Dr Arn Sprogis

It is clear that the Australian healthcare system is in the first stages of a major disruption - the scale of which will be as great or greater than the impact of Medibank more than 30 years ago. 

This disruption is being driven by the need to resolve the two great health challenges of our time - how to best manage chronic and complex care and avoidable hospital admissions, and who should do so.  

While 30 years ago, the disruption was driven by clear Federal Government policy, today it is happening in an environment of confused, absent or complete withdrawal of government policymaking.

Strangest of all has been the ambivalence and vagueness of governments' approaches to private health insurers and their role in primary care. 

The first thing to say about insurers is that it is long overdue that they take up a role in improving the quality and consistency of care in their core business of funding private hospital care and perhaps at least in part, into what is traditionally seen as public hospital care. 

We are now in an era with a welcome increase in longevity, and unwelcome increase in chronic and complex conditions.

In this era, improving the quality of hospital care or avoiding it entirely can't be done without the central involvement of general practice. 

Insurers have finally seen the critical nature of this relationship and are acting rapidly and decisively.

Nowhere is this more obvious than in the discussions about what insurers' relationship might be with the soon-to-be established Primary Health Networks (PHNs), and whether they will have a role in tendering for networks - an idea already mooted by some insurers.

My view is that private insurers won't tender for PHN contracts and the reasons are simple:  

  • First, the idea that one insurer could have a monopoly position in a region without deeply compromising the existing competitive arrangements with other insurers  is untenable - at least to the other insurers.
  • Even more importantly, regional communities would be deeply suspicious of a centralist, national corporate deciding their resource allocations and health directions when they have no track record at a regional population level. Communities will want their own community members and clinicians to take the leadership of PHNs.
  • Last, private insurers have little or no experience, or capacity, in dealing with general practice in all its complexity.

What private insurers do have in spades is organisational capacity to focus on the hospital avoidance and inter-related chronic and complex disease task, and act on it in real time over long time frames.

The mechanisms by which private insurers can act to achieve system disruption do, however, revolve around whether they have a relationship with PHNs and what responsibility PHNs are given by government. 

If PHNs are to achieve the first recommendation set out in the Horvath report to "integrate the care of patients across the entire health system in order to improve patient outcomes", they will be very powerful forces for improving the healthcare system across both public and private sectors.1 

In this scenario, private insurers are likely to bid for the opportunity to be preferred providers in delivering integrated care and will rapidly try to tie up contract arrangements with individual general practices (or their corporate equivalents).

The alternative scenario is that PHNs are not given any responsibility of consequence "to integrate the care of patients".

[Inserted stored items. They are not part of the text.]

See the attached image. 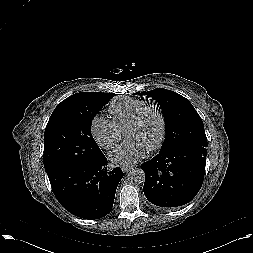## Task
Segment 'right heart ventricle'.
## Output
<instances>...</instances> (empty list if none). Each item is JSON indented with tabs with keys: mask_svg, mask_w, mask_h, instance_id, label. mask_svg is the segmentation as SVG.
<instances>
[{
	"mask_svg": "<svg viewBox=\"0 0 253 253\" xmlns=\"http://www.w3.org/2000/svg\"><path fill=\"white\" fill-rule=\"evenodd\" d=\"M145 105V101L140 99L120 97L111 103L109 113L113 123L118 129H121L125 127L133 116Z\"/></svg>",
	"mask_w": 253,
	"mask_h": 253,
	"instance_id": "right-heart-ventricle-1",
	"label": "right heart ventricle"
}]
</instances>
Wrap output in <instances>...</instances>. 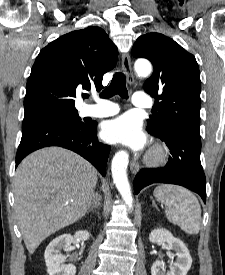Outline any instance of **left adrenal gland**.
<instances>
[{
    "mask_svg": "<svg viewBox=\"0 0 225 275\" xmlns=\"http://www.w3.org/2000/svg\"><path fill=\"white\" fill-rule=\"evenodd\" d=\"M152 206H153L154 208L158 209L157 206H156V204H155V201H154V200L152 201Z\"/></svg>",
    "mask_w": 225,
    "mask_h": 275,
    "instance_id": "a2214340",
    "label": "left adrenal gland"
}]
</instances>
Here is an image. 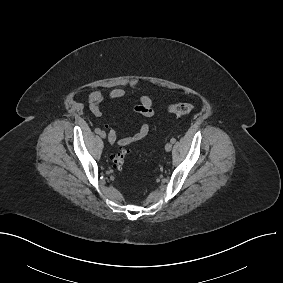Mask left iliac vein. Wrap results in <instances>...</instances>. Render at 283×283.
Returning <instances> with one entry per match:
<instances>
[{"instance_id": "1", "label": "left iliac vein", "mask_w": 283, "mask_h": 283, "mask_svg": "<svg viewBox=\"0 0 283 283\" xmlns=\"http://www.w3.org/2000/svg\"><path fill=\"white\" fill-rule=\"evenodd\" d=\"M171 149H172V143L169 142V143H167V144L165 145V150H166L167 152H169V151H171Z\"/></svg>"}]
</instances>
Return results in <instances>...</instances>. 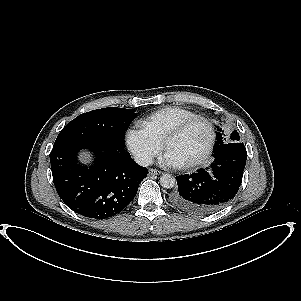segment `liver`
Returning a JSON list of instances; mask_svg holds the SVG:
<instances>
[{
	"label": "liver",
	"instance_id": "6515ba94",
	"mask_svg": "<svg viewBox=\"0 0 301 301\" xmlns=\"http://www.w3.org/2000/svg\"><path fill=\"white\" fill-rule=\"evenodd\" d=\"M89 159V155L87 153H81L80 154V160L83 162H87V160Z\"/></svg>",
	"mask_w": 301,
	"mask_h": 301
}]
</instances>
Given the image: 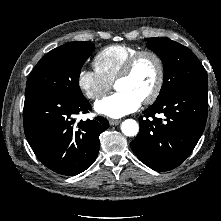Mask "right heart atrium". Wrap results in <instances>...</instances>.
I'll return each instance as SVG.
<instances>
[{
  "mask_svg": "<svg viewBox=\"0 0 221 221\" xmlns=\"http://www.w3.org/2000/svg\"><path fill=\"white\" fill-rule=\"evenodd\" d=\"M77 86L86 98L97 101L111 89L112 83L96 70L82 68L77 76Z\"/></svg>",
  "mask_w": 221,
  "mask_h": 221,
  "instance_id": "1",
  "label": "right heart atrium"
}]
</instances>
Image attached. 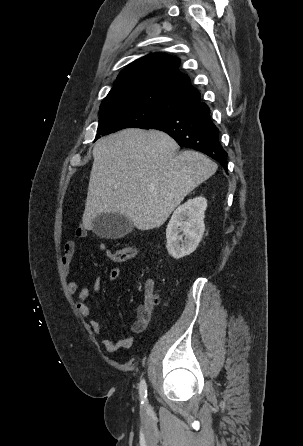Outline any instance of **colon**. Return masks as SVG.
<instances>
[{
	"label": "colon",
	"instance_id": "obj_1",
	"mask_svg": "<svg viewBox=\"0 0 303 446\" xmlns=\"http://www.w3.org/2000/svg\"><path fill=\"white\" fill-rule=\"evenodd\" d=\"M138 251H139V248L136 245L126 246V247L116 250L114 252L107 250V249L104 250L107 257L115 263H122L129 259H132L133 257H135L137 255ZM159 300H160V296L156 293L152 294L149 299V301L153 304L158 303Z\"/></svg>",
	"mask_w": 303,
	"mask_h": 446
}]
</instances>
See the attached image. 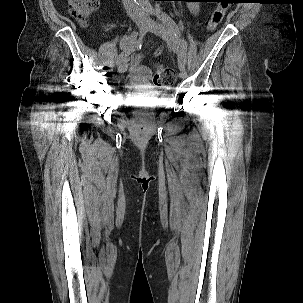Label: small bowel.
<instances>
[{"instance_id":"small-bowel-1","label":"small bowel","mask_w":303,"mask_h":303,"mask_svg":"<svg viewBox=\"0 0 303 303\" xmlns=\"http://www.w3.org/2000/svg\"><path fill=\"white\" fill-rule=\"evenodd\" d=\"M189 8L192 14H197V5H190ZM142 57L143 55L141 54L131 56L130 70L135 77V82L143 86L146 84V79L149 75V70L145 66H142L140 64Z\"/></svg>"}]
</instances>
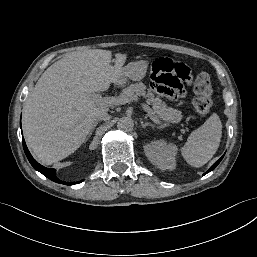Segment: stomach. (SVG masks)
Wrapping results in <instances>:
<instances>
[{
  "label": "stomach",
  "instance_id": "1",
  "mask_svg": "<svg viewBox=\"0 0 257 257\" xmlns=\"http://www.w3.org/2000/svg\"><path fill=\"white\" fill-rule=\"evenodd\" d=\"M148 68L147 61H137L131 62L122 69L121 78L119 80V84L124 83L127 79H131L133 81H139L143 79L146 75Z\"/></svg>",
  "mask_w": 257,
  "mask_h": 257
}]
</instances>
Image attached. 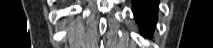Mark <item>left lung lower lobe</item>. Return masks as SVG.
<instances>
[{"mask_svg":"<svg viewBox=\"0 0 213 48\" xmlns=\"http://www.w3.org/2000/svg\"><path fill=\"white\" fill-rule=\"evenodd\" d=\"M133 13L145 35L150 37L157 20V0H132Z\"/></svg>","mask_w":213,"mask_h":48,"instance_id":"1","label":"left lung lower lobe"}]
</instances>
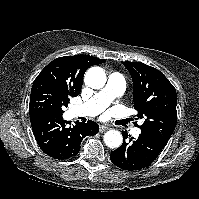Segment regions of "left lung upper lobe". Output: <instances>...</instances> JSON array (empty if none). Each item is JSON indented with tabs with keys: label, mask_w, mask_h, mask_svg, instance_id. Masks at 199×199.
I'll list each match as a JSON object with an SVG mask.
<instances>
[{
	"label": "left lung upper lobe",
	"mask_w": 199,
	"mask_h": 199,
	"mask_svg": "<svg viewBox=\"0 0 199 199\" xmlns=\"http://www.w3.org/2000/svg\"><path fill=\"white\" fill-rule=\"evenodd\" d=\"M132 76L134 107L144 118L141 133L167 143L177 122L174 86L157 69L141 62H123Z\"/></svg>",
	"instance_id": "5c2ea615"
}]
</instances>
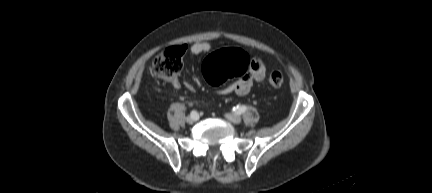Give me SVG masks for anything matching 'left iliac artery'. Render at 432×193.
<instances>
[{"mask_svg":"<svg viewBox=\"0 0 432 193\" xmlns=\"http://www.w3.org/2000/svg\"><path fill=\"white\" fill-rule=\"evenodd\" d=\"M247 110V107L246 106H244V105H242V106H236V107H234L233 108V111L235 112V113H237V114H242V113H244L245 111Z\"/></svg>","mask_w":432,"mask_h":193,"instance_id":"1","label":"left iliac artery"}]
</instances>
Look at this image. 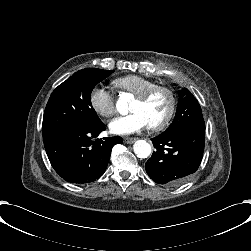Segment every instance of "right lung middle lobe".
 <instances>
[{
	"instance_id": "1",
	"label": "right lung middle lobe",
	"mask_w": 251,
	"mask_h": 251,
	"mask_svg": "<svg viewBox=\"0 0 251 251\" xmlns=\"http://www.w3.org/2000/svg\"><path fill=\"white\" fill-rule=\"evenodd\" d=\"M114 70L86 68L77 71L51 94L44 111L42 134L80 125L94 128L102 124L91 104V92L96 84Z\"/></svg>"
}]
</instances>
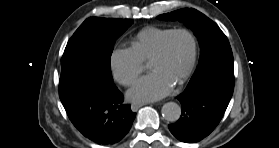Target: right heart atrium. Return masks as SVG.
Returning a JSON list of instances; mask_svg holds the SVG:
<instances>
[{
	"mask_svg": "<svg viewBox=\"0 0 279 148\" xmlns=\"http://www.w3.org/2000/svg\"><path fill=\"white\" fill-rule=\"evenodd\" d=\"M114 79L122 85H132L144 70V62L132 47L117 48L110 57Z\"/></svg>",
	"mask_w": 279,
	"mask_h": 148,
	"instance_id": "1",
	"label": "right heart atrium"
}]
</instances>
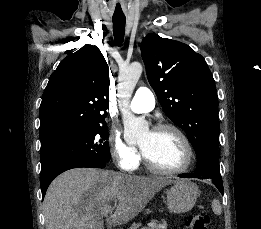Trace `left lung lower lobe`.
<instances>
[{
  "label": "left lung lower lobe",
  "mask_w": 261,
  "mask_h": 229,
  "mask_svg": "<svg viewBox=\"0 0 261 229\" xmlns=\"http://www.w3.org/2000/svg\"><path fill=\"white\" fill-rule=\"evenodd\" d=\"M182 178L212 179L218 190L223 194V182L220 174L219 153L217 149H210L198 158L197 169L194 173L181 174Z\"/></svg>",
  "instance_id": "obj_1"
}]
</instances>
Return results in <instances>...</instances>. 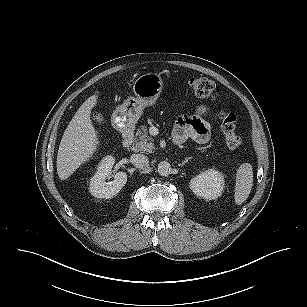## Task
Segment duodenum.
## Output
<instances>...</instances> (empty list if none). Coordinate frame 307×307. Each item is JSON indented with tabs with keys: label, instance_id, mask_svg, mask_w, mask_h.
Segmentation results:
<instances>
[{
	"label": "duodenum",
	"instance_id": "1",
	"mask_svg": "<svg viewBox=\"0 0 307 307\" xmlns=\"http://www.w3.org/2000/svg\"><path fill=\"white\" fill-rule=\"evenodd\" d=\"M134 141V132L133 130H125L123 132V138H122V146L124 148H128L133 144Z\"/></svg>",
	"mask_w": 307,
	"mask_h": 307
}]
</instances>
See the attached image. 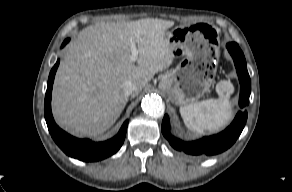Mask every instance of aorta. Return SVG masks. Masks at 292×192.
Listing matches in <instances>:
<instances>
[{"mask_svg":"<svg viewBox=\"0 0 292 192\" xmlns=\"http://www.w3.org/2000/svg\"><path fill=\"white\" fill-rule=\"evenodd\" d=\"M141 107L145 113L154 117H160L164 113L162 100L156 95H148L143 98Z\"/></svg>","mask_w":292,"mask_h":192,"instance_id":"obj_1","label":"aorta"}]
</instances>
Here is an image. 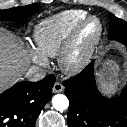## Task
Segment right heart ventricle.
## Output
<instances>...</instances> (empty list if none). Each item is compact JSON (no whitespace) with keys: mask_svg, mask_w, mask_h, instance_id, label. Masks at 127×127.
Returning <instances> with one entry per match:
<instances>
[{"mask_svg":"<svg viewBox=\"0 0 127 127\" xmlns=\"http://www.w3.org/2000/svg\"><path fill=\"white\" fill-rule=\"evenodd\" d=\"M86 17L83 10H66L41 20L33 33L37 50L45 57L59 55L71 32Z\"/></svg>","mask_w":127,"mask_h":127,"instance_id":"e07e8e85","label":"right heart ventricle"}]
</instances>
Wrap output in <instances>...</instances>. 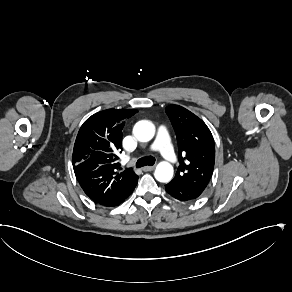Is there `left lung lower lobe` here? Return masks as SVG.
<instances>
[{
	"label": "left lung lower lobe",
	"mask_w": 292,
	"mask_h": 292,
	"mask_svg": "<svg viewBox=\"0 0 292 292\" xmlns=\"http://www.w3.org/2000/svg\"><path fill=\"white\" fill-rule=\"evenodd\" d=\"M165 190L172 197L183 202L194 200L202 194L198 191L181 187L173 182L166 184Z\"/></svg>",
	"instance_id": "left-lung-lower-lobe-1"
}]
</instances>
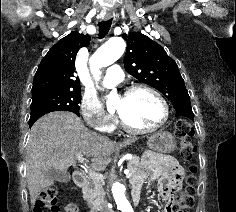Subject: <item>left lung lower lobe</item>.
<instances>
[{
	"label": "left lung lower lobe",
	"instance_id": "1",
	"mask_svg": "<svg viewBox=\"0 0 236 212\" xmlns=\"http://www.w3.org/2000/svg\"><path fill=\"white\" fill-rule=\"evenodd\" d=\"M176 116H183L193 120L194 114L191 105H179L176 109Z\"/></svg>",
	"mask_w": 236,
	"mask_h": 212
}]
</instances>
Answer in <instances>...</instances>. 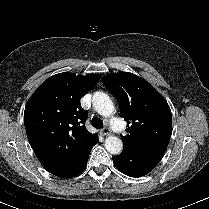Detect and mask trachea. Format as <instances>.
<instances>
[{"label":"trachea","instance_id":"3493384b","mask_svg":"<svg viewBox=\"0 0 209 209\" xmlns=\"http://www.w3.org/2000/svg\"><path fill=\"white\" fill-rule=\"evenodd\" d=\"M91 123L97 129H100L103 127V121L97 117H93Z\"/></svg>","mask_w":209,"mask_h":209}]
</instances>
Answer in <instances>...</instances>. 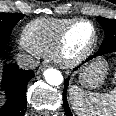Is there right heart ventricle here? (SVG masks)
I'll list each match as a JSON object with an SVG mask.
<instances>
[{
    "mask_svg": "<svg viewBox=\"0 0 116 116\" xmlns=\"http://www.w3.org/2000/svg\"><path fill=\"white\" fill-rule=\"evenodd\" d=\"M74 19L42 18L28 23L21 33L20 42L27 50L40 55L52 54L60 32Z\"/></svg>",
    "mask_w": 116,
    "mask_h": 116,
    "instance_id": "right-heart-ventricle-1",
    "label": "right heart ventricle"
}]
</instances>
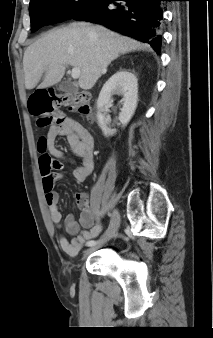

If this happens, no doubt private insurers will go about setting up their own regional PHN-type networks for their members with the aim of cutting hospital admission, reducing variability of specialist care and improving quality care.

So, precisely because we have what appears to be a policy vacuum, we may finish up with a very different health system and a radically changed experience for our communities. 

Whichever way things go for PHNs, general practice is the key to success in improved quality of care, and private insurers are set to play a key role in the process.

In simple terms, the dominance of secondary and tertiary care systems has peaked and that of primary care is on a rapid rise. 

The question is: what organisations will take on the challenge and be the disruptors of the current system? Amid the current policy silence, it is likely the most focused organisations with the clearest objectives will dominate.